Exact wording is required for every entry; transcribe all of them and leave the images out.

=-=-=-=-=

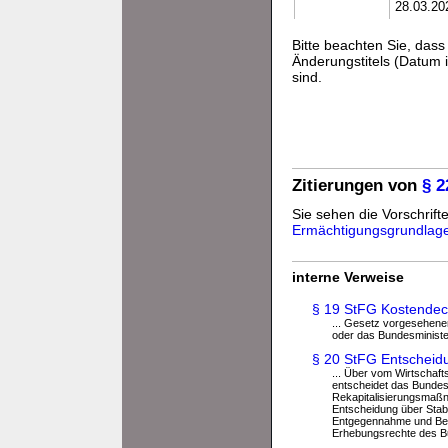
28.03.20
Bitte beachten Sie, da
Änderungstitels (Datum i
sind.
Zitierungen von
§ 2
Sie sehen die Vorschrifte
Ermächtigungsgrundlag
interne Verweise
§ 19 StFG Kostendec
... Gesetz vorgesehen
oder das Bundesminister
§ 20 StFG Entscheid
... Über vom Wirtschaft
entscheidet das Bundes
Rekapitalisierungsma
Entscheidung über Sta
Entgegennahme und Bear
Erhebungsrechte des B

=-=-=-=-=

SOLUTION FOR THIS EXERCISE:
28.03.20
Bitte beachten Sie, da
Änderungstitels (Datum i
sind.
Zitierungen von
§ 2
Sie sehen die Vorschrifte
Ermächtigungsgrundlag
interne Verweise
§ 19 StFG Kostendec
... Gesetz vorgesehen
oder das Bundesminister
§ 20 StFG Entscheid
... Über vom Wirtschaft
entscheidet das Bundes
Rekapitalisierungsma
Entscheidung über Sta
Entgegennahme und Bear
Erhebungsrechte des B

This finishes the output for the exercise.